Extracted information:
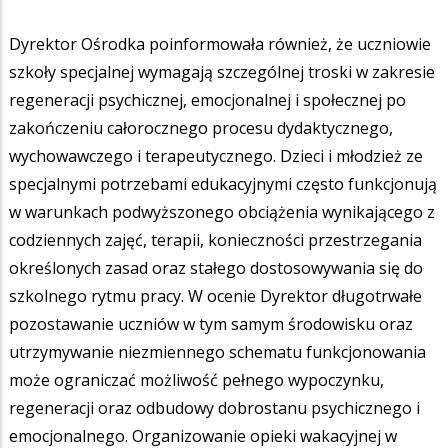
Dyrektor Ośrodka poinformowała również, że uczniowie
szkoły specjalnej wymagają szczególnej troski w zakresie
regeneracji psychicznej, emocjonalnej i społecznej po
zakończeniu całorocznego procesu dydaktycznego,
wychowawczego i terapeutycznego. Dzieci i młodzież ze
specjalnymi potrzebami edukacyjnymi często funkcjonują
w warunkach podwyższonego obciążenia wynikającego z
codziennych zajęć, terapii, konieczności przestrzegania
określonych zasad oraz stałego dostosowywania się do
szkolnego rytmu pracy. W ocenie Dyrektor długotrwałe
pozostawanie uczniów w tym samym środowisku oraz
utrzymywanie niezmiennego schematu funkcjonowania
może ograniczać możliwość pełnego wypoczynku,
regeneracji oraz odbudowy dobrostanu psychicznego i
emocjonalnego. Organizowanie opieki wakacyjnej w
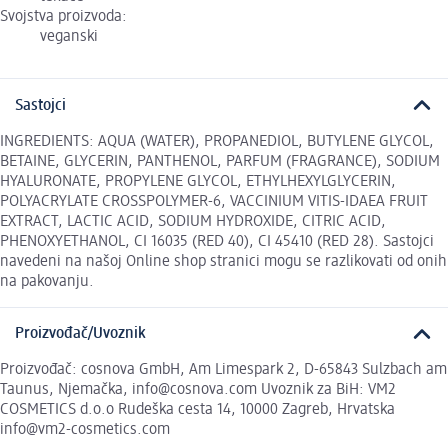
Svojstva proizvoda:
veganski
Sastojci
INGREDIENTS: AQUA (WATER), PROPANEDIOL, BUTYLENE GLYCOL,
BETAINE, GLYCERIN, PANTHENOL, PARFUM (FRAGRANCE), SODIUM
HYALURONATE, PROPYLENE GLYCOL, ETHYLHEXYLGLYCERIN,
POLYACRYLATE CROSSPOLYMER-6, VACCINIUM VITIS-IDAEA FRUIT
EXTRACT, LACTIC ACID, SODIUM HYDROXIDE, CITRIC ACID,
PHENOXYETHANOL, CI 16035 (RED 40), CI 45410 (RED 28). Sastojci
navedeni na našoj Online shop stranici mogu se razlikovati od onih
na pakovanju.
Proizvođač/Uvoznik
Proizvođač: cosnova GmbH, Am Limespark 2, D-65843 Sulzbach am
Taunus, Njemačka, info@cosnova.com Uvoznik za BiH: VM2
COSMETICS d.o.o Rudeška cesta 14, 10000 Zagreb, Hrvatska
info@vm2-cosmetics.com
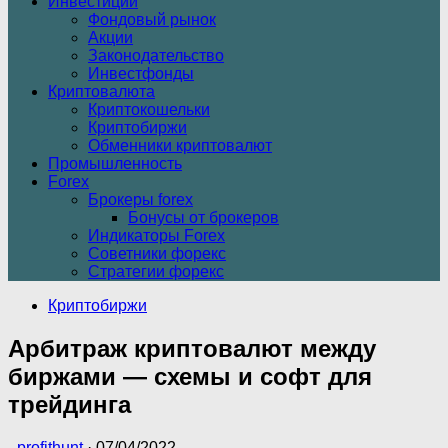
Инвестиции
Фондовый рынок
Акции
Законодательство
Инвестфонды
Криптовалюта
Криптокошельки
Криптобиржи
Обменники криптовалют
Промышленность
Forex
Брокеры forex
Бонусы от брокеров
Индикаторы Forex
Советники форекс
Стратегии форекс
Криптобиржи
Арбитраж криптовалют между
биржами — схемы и софт для
трейдинга
-
profithunt
·
07/04/2022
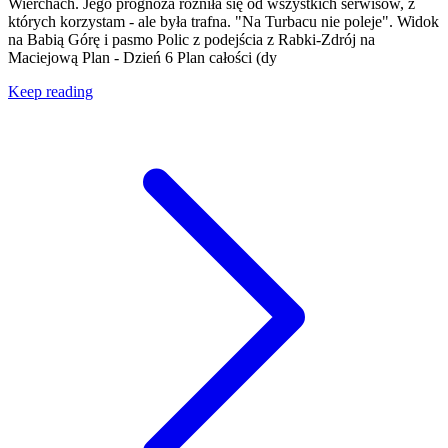
Wierchach. Jego prognoza różniła się od wszystkich serwisów, z
których korzystam - ale była trafna. "Na Turbacu nie poleje". Widok
na Babią Górę i pasmo Polic z podejścia z Rabki-Zdrój na
Maciejową Plan - Dzień 6 Plan całości (dy
Keep reading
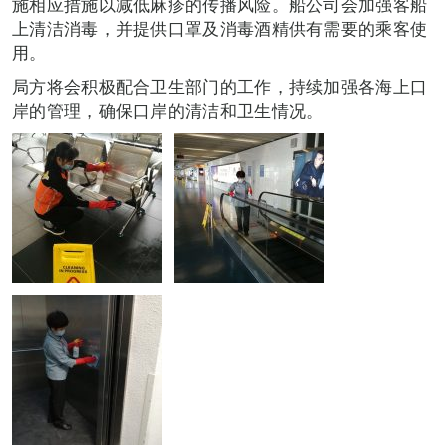
施相应措施以减低麻疹的传播风险。船公司会加强客船
上清洁消毒，并提供口罩及消毒酒精供有需要的乘客使
用。
局方将会积极配合卫生部门的工作，持续加强各海上口
岸的管理，确保口岸的清洁和卫生情况。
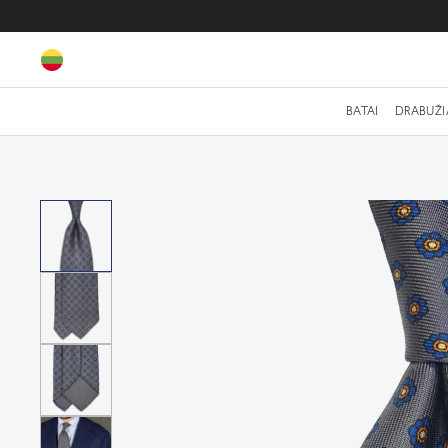
BATAI
DRABUŽI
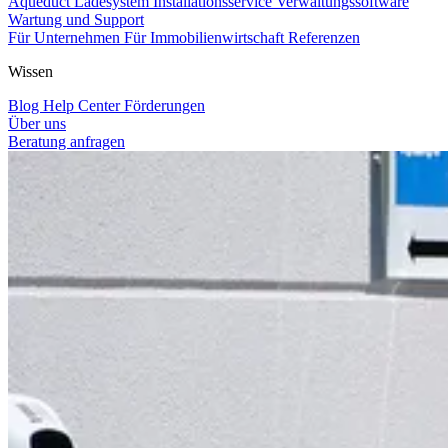
Aqueduct Ladesystem
Installationsservice
Verwaltungssoftware
Wartung und Support
Für Unternehmen
Für Immobilienwirtschaft
Referenzen
Wissen
Blog
Help Center
Förderungen
Über uns
Beratung anfragen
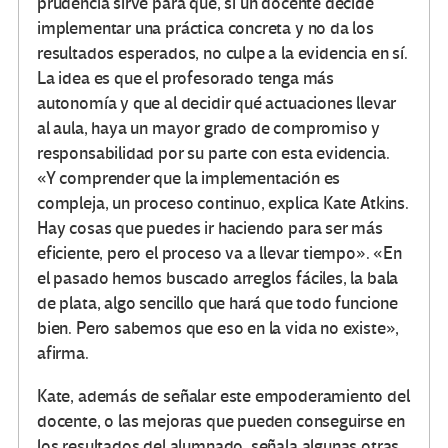
prudencia sirve para que, si un docente decide
implementar una práctica concreta y no da los
resultados esperados, no culpe a la evidencia en sí.
La idea es que el profesorado tenga más
autonomía y que al decidir qué actuaciones llevar
al aula, haya un mayor grado de compromiso y
responsabilidad por su parte con esta evidencia.
«Y comprender que la implementación es
compleja, un proceso continuo, explica Kate Atkins.
Hay cosas que puedes ir haciendo para ser más
eficiente, pero el proceso va a llevar tiempo». «En
el pasado hemos buscado arreglos fáciles, la bala
de plata, algo sencillo que hará que todo funcione
bien. Pero sabemos que eso en la vida no existe»,
afirma.
Kate, además de señalar este empoderamiento del
docente, o las mejoras que pueden conseguirse en
los resultados del alumnado, señala algunas otras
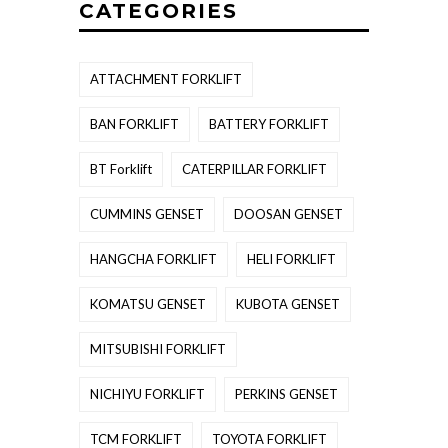
CATEGORIES
ATTACHMENT FORKLIFT
BAN FORKLIFT
BATTERY FORKLIFT
BT Forklift
CATERPILLAR FORKLIFT
CUMMINS GENSET
DOOSAN GENSET
HANGCHA FORKLIFT
HELI FORKLIFT
KOMATSU GENSET
KUBOTA GENSET
MITSUBISHI FORKLIFT
NICHIYU FORKLIFT
PERKINS GENSET
TCM FORKLIFT
TOYOTA FORKLIFT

Task instructions:
Show the lines above that have the word "Kate".

Response:
compleja, un proceso continuo, explica Kate Atkins.
Kate, además de señalar este empoderamiento del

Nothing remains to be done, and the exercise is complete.